Go through the data and copy each line where the string "Entlastung" appears.

Source data section start

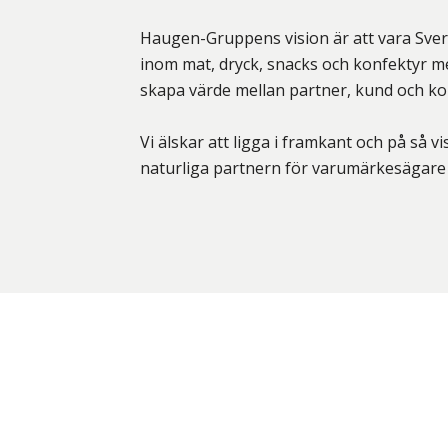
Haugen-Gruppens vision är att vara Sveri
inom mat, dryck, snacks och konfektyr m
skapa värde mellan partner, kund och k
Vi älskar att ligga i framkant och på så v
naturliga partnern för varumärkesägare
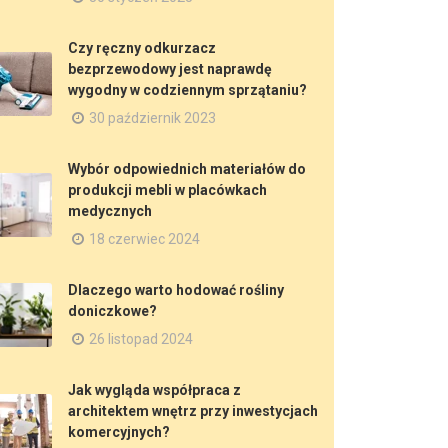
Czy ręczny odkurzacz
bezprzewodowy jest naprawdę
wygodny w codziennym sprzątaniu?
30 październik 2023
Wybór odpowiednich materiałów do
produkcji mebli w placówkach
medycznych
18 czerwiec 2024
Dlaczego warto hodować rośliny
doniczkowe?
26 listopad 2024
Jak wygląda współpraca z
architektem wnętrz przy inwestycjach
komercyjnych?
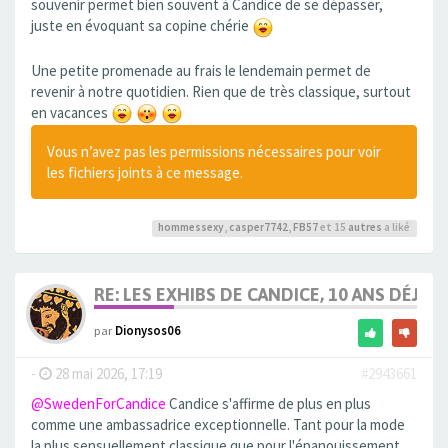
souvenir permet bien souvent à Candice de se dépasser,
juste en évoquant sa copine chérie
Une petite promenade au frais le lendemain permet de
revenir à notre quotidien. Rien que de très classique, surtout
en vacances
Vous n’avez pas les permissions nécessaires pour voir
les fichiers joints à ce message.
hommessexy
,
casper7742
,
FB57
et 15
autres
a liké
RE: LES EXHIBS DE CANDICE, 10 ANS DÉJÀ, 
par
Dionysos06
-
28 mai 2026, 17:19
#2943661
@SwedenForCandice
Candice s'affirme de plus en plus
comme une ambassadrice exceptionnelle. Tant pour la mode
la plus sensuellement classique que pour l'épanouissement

Source data section end
Source data section start

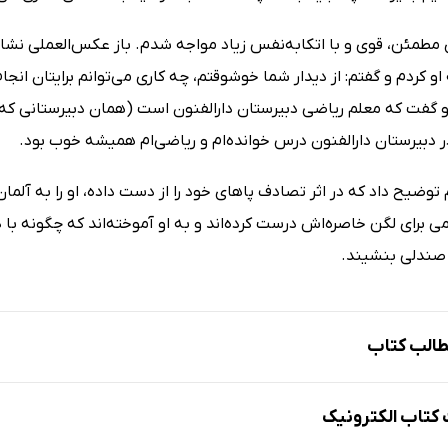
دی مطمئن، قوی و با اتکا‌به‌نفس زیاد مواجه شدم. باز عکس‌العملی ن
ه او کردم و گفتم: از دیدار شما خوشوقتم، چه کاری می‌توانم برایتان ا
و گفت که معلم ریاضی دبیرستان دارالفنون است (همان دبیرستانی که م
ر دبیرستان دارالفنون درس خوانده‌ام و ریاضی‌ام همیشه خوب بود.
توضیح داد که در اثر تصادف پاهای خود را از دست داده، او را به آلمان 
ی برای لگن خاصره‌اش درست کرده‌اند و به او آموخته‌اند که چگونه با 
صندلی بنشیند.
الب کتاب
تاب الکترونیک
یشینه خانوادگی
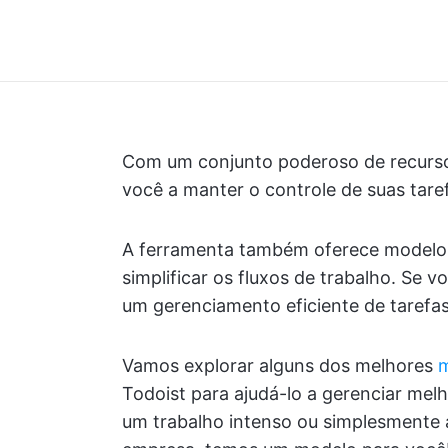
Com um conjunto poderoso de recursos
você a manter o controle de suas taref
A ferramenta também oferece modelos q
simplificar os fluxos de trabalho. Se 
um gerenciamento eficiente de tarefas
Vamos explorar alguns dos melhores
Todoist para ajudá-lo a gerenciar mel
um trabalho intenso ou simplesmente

Source data section end
Source data section start

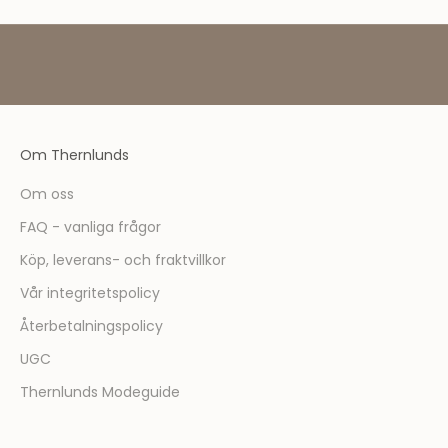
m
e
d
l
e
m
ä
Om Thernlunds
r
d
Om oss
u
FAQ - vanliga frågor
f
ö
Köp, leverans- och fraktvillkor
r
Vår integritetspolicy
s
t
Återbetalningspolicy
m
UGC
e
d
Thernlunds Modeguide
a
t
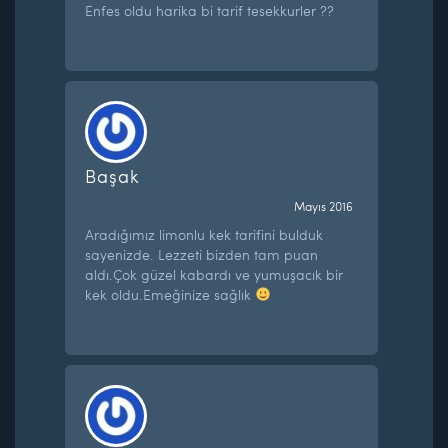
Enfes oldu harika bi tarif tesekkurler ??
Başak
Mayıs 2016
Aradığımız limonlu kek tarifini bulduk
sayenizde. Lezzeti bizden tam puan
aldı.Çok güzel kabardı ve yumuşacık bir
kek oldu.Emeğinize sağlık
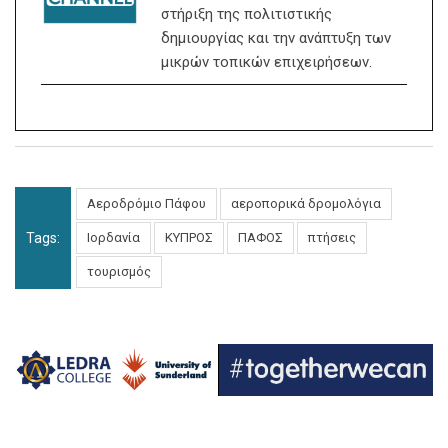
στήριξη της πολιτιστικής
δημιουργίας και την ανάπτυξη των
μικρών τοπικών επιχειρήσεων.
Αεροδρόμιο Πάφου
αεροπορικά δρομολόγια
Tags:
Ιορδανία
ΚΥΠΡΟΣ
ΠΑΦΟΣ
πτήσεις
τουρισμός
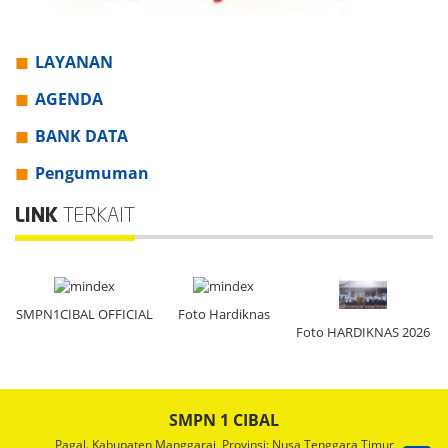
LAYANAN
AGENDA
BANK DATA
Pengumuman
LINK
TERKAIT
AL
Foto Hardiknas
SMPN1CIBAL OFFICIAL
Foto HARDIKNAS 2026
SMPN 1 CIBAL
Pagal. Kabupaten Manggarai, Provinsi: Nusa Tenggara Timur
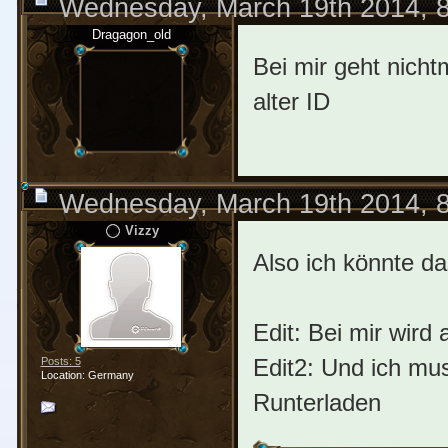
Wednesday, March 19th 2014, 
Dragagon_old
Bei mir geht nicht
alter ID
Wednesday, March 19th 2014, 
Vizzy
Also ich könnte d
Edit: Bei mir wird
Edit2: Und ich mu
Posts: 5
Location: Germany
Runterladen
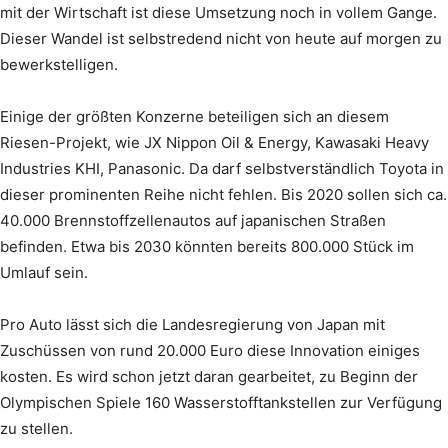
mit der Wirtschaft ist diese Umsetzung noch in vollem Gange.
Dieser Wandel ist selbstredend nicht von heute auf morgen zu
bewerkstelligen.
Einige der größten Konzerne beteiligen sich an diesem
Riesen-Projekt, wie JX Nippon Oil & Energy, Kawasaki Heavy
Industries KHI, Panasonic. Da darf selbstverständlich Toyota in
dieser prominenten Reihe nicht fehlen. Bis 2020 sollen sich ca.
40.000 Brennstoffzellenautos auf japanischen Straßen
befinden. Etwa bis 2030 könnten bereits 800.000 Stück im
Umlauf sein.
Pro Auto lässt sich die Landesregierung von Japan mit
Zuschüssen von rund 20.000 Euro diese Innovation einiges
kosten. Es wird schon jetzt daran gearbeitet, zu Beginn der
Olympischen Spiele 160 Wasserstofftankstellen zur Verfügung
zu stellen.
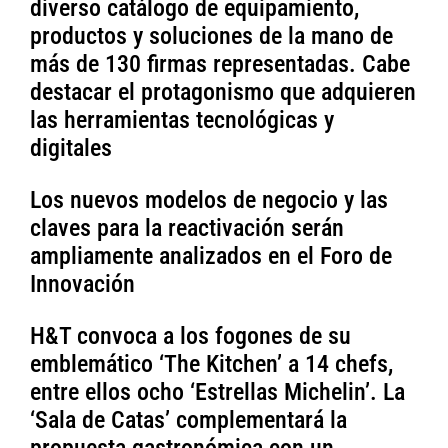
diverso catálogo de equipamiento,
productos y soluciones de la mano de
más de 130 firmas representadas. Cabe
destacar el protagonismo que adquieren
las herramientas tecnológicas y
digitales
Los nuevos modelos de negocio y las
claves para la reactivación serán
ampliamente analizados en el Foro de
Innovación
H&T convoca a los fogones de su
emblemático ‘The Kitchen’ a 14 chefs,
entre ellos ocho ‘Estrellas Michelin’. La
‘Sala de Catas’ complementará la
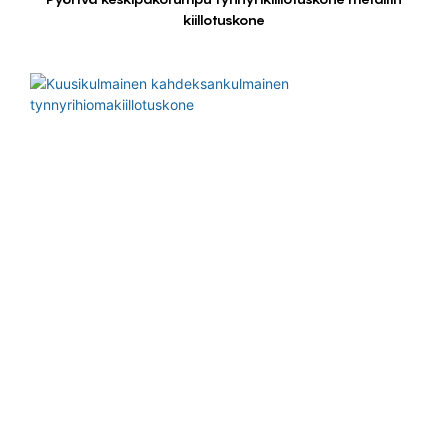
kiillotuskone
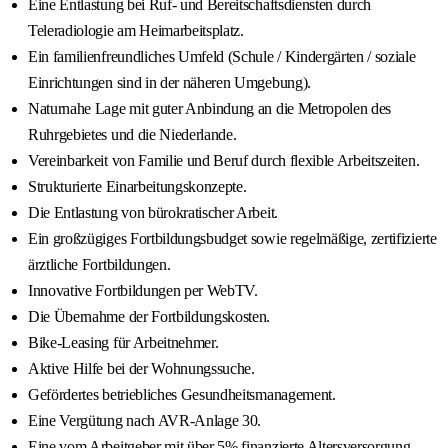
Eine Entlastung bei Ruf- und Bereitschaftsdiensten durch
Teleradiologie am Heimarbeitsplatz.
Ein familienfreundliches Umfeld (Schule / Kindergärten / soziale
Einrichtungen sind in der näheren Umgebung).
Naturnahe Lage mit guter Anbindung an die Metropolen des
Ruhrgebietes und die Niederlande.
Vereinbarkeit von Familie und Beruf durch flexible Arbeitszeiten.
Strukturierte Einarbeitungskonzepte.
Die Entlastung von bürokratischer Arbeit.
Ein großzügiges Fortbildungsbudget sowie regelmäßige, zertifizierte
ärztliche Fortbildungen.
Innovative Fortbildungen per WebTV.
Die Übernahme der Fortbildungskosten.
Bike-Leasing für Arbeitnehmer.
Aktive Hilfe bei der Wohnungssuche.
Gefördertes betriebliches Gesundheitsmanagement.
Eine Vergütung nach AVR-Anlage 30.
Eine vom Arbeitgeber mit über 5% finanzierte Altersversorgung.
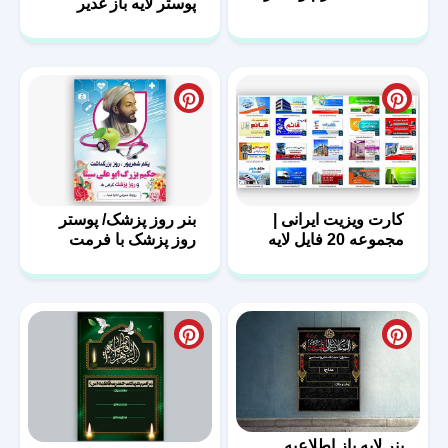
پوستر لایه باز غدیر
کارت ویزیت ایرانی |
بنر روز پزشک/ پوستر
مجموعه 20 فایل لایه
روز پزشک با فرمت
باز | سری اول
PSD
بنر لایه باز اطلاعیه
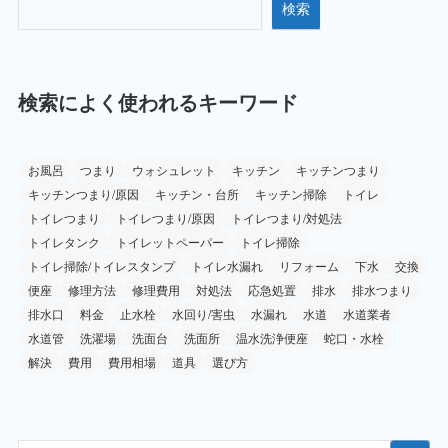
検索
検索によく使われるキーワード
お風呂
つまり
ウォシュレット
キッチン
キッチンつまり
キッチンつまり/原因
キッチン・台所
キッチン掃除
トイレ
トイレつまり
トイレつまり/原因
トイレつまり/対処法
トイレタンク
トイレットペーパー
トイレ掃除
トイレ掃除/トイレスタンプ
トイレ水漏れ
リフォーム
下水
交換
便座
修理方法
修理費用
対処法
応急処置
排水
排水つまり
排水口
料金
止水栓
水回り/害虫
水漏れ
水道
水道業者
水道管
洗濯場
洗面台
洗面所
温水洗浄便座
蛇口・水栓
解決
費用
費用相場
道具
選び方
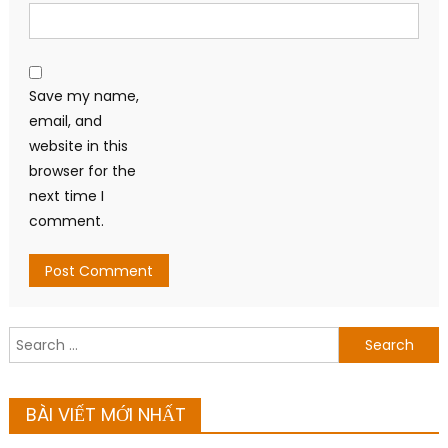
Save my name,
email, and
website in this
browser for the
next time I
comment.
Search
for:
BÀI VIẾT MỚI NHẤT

Source data section end

[Answer]
Eine Entlastung bei Ruf- und Bereitschaftsdiensten durch
Die Entlastung von bürokratischer Arbeit.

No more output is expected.